12 January '15..
As I wrote yesterday, the presence of terrorist Mahmoud Abbas at the anti-terror march in Paris was obscene. But it’s interesting to note the reason why he was there. Here’s the story:
After the French government began to send invitations to world leaders to participate in the rally against terror, Hollande’s national security adviser, Jacques Audibert, contacted his Israeli counterpart, Yossi Cohen, and said that Hollande would prefer that Netanyahu not attend, the source said.
Audibert explained that Hollande wanted the event to focus on demonstrating solidarity with France, and to avoid anything liable to divert attention to other controversial issues, like Jewish-Muslim relations or the Israeli-Palestinian conflict. Audibert said that Hollande hoped that Netanyahu would understand the difficulties his arrival might pose and would announce that he would not be attending.
A similar message was sent to Abbas, and both agreed that they would not come. On the one hand, I can see Hollande’s point. He wanted the event to be about France, nothing else. On the other hand — and I am sure that Hollande does not want to see it this way — it is at least partly about Jews, and the Prime Minister of Israel has a responsibility to the Jewish people, not just to Israelis. And perhaps he suspected that Netanyahu might suggest that French Jews should consider aliyah (which of course he did).
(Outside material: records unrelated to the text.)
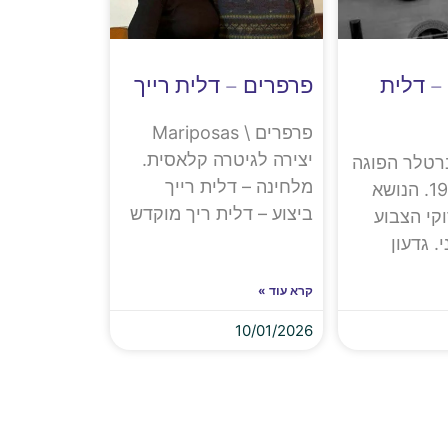
פוגה מס' 1 – דלית
פרפרים – דלית רייך
פרפרים \ Mariposas
יצירה לגיטרה קלאסית.
ברטלר הפוגה
מלחינה – דלית רייך
נכתבה ב 1990. הנושא
ביצוע – דלית ריך מוקדש
קי הצבוע
. גדעון
קרא עוד »
10/01/2026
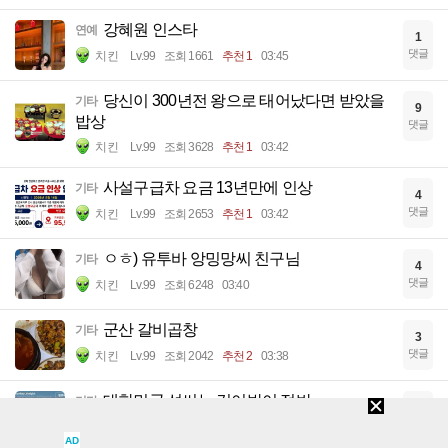
강혜원 인스타
연예
1
댓글
치킨
Lv.99
조회 1661
추천 1
03:45
당신이 300년전 왕으로 태어났다면 받았을
기타
9
밥상
댓글
치킨
Lv.99
조회 3628
추천 1
03:42
사설구급차 요금 13년만에 인상
기타
4
댓글
치킨
Lv.99
조회 2653
추천 1
03:42
ㅇㅎ) 유투바 앙밍망씨 친구님
기타
4
댓글
치킨
Lv.99
조회 6248
03:40
군산 갈비곱창
기타
3
댓글
치킨
Lv.99
조회 2042
추천 2
03:38
대한민국 성씨는 김이박이 절반
기타
14
댓글
치킨
Lv.99
조회 1953
추천 1
03:34
AD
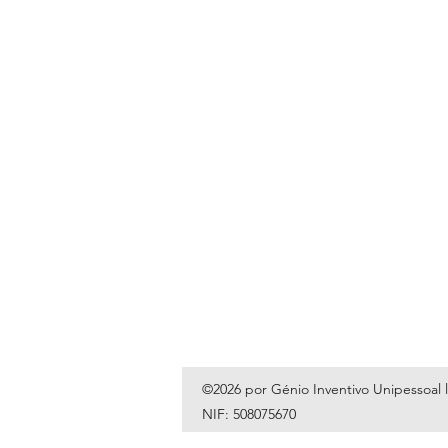
©2026 por Génio Inventivo Unipessoal 
NIF: 508075670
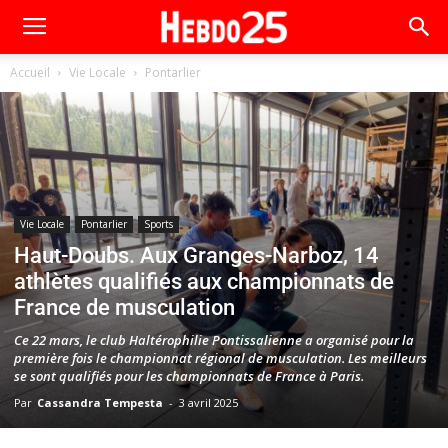
Accueil
Vie Locale
Pontarlier
Vie Locale
Pontarlier
Sports
Haut-Doubs. Aux Granges-Narboz, 14
athlètes qualifiés aux championnats de
France de musculation
Ce 22 mars, le club Haltérophilie Pontissalienne a organisé pour la
première fois le championnat régional de musculation. Les meilleurs
se sont qualifiés pour les championnats de France à Paris.
Par
Cassandra Tempesta
-
3 avril 2025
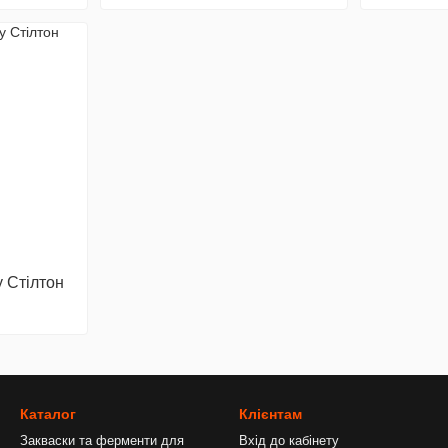
у Стілтон
Каталог
Клієнтам
Закваски та ферменти для
Вхід до кабінету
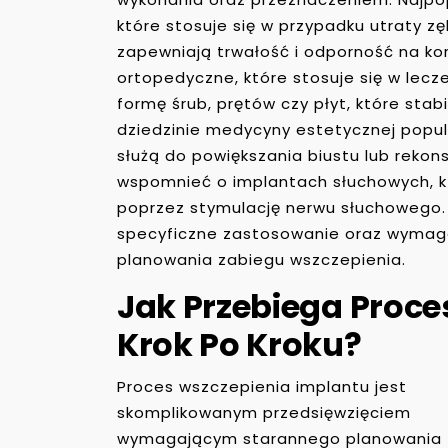
które stosuje się w przypadku utraty z
zapewniają trwałość i odporność na ko
ortopedyczne, które stosuje się w lec
formę śrub, prętów czy płyt, które stab
dziedzinie medycyny estetycznej popul
służą do powiększania biustu lub rekon
wspomnieć o implantach słuchowych, 
poprzez stymulację nerwu słuchowego.
specyficzne zastosowanie oraz wymag
planowania zabiegu wszczepienia.
Jak Przebiega Proce
Krok Po Kroku?
Proces wszczepienia implantu jest
skomplikowanym przedsięwzięciem
wymagającym starannego planowania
In any event, Netanyahu changed his mind and decided that he would come. Cynics will suggest that it is because he didn’t want to be upstaged by Naftali Bennett and Avigdor Lieberman, but it is also possible that he realized later that his responsibility to speak for the Jewish people overrode his desire for good relations with Hollande (who, after all, had just voted for an anti-Israel resolution at the UN Security Council).
Hollande was reportedly furious, and invited Abbas to ‘balance’ Netanyahu. And when Netanyahu spoke at the Grand Synagogue in Paris that evening, Hollande got up and left.
This is another chapter in the long and not-so-happy relationship between France and its Jews. When Napoleon offered the Jews emancipation at the beginning of the 19th century, he made demands as well. He decreed that they could live outside of ghettos, removed other restrictions and even made Judaism one of the official religions of France (the others were Catholicism and several forms of Protestantism). In return, he expected that Jews living in France would no longer consider themselves a distinct people. They would be French in every way, Frenchmen and women who practiced Judaism.
But France didn’t live up to Napoleon’s bargain. Anti-Jewish attitudes remained, and when Alfred Dreyfus — an army officer, a French patriot who happened to be Jewish — was falsely accused of treason in 1894, most of the establishment went along with the coverup of the evidence against the real traitor, Ferdinand Esterhazy, and the trumped-up charges and draconian punishment of Dreyfus. The French ‘street’ seethed with anti-Jewish agitation as well. Indeed, the Dreyfus affair was a major motivation for Theodor Herzl’s position that Europe’s Jewish problem would not be solved within its borders.
Herzl was so affected by the Dreyfus case that he as much as predicted the coming Holocaust:
I cannot imagine what appearance and form this will take. Will it be expropriation by some revolutionary force from below? Will it be proscription by some reactionary force from above? Will they banish us? Will they kill us? I expect all these forms and others.
France’s behavior during WWII, when Vichy officials cooperated with the Nazis in sending Jews to their deaths, was not exemplary either, although of course there were many French people who did not cooperate (as there were famous “Dreyfusards” like Emile Zola). Nevertheless, French Jews knew, and know today, that they are somewhat less than wholly ‘French’ when the chips are down.
The recent anti-Jewish violence — the kidnapping, torture and murder of Ilan Halimi, the mob attacks on synagogues, the rape of a woman in her home who was told it was because she was Jewish, the murders at the Jewish school in Toulouse, yesterday’s killing of four Jews at a kosher market, and perhaps most of all, the daily degradation of Jews who are afraid to wear kippot or walk to synagogues, who are cursed, struck and spat on in the streets — has convinced French Jews that the Republic can not or will not protect them.
Hollande apparently is insulted by the fact that they don’t trust the state and him personally, so much so that they appeal to the leader of the Jewish state (Netanyahu was met with cheers (video) when he entered the synagogue) for help and perhaps to provide them with a place of refuge. In addition, he is probably worried about France losing its Jews and the intellectual and financial capital that they represent.
There is also a psychological/political defeat when it becomes manifest that the Republic is apparently incapable of maintaining its founding principle, the idea of “liberty, equality and fraternity” for all French people, regardless of religion or ethnicity. French PM Manuel Valls said this:
If 100,000 French people of Spanish origin were to leave, I would never say that France is not France anymore. But if 100,000 Jews leave, France will no longer be France. The French Republic will be judged a failure.
I can sympathize with Valls. But how many chances ought the Jews to give to France before they decide that it’s time to go?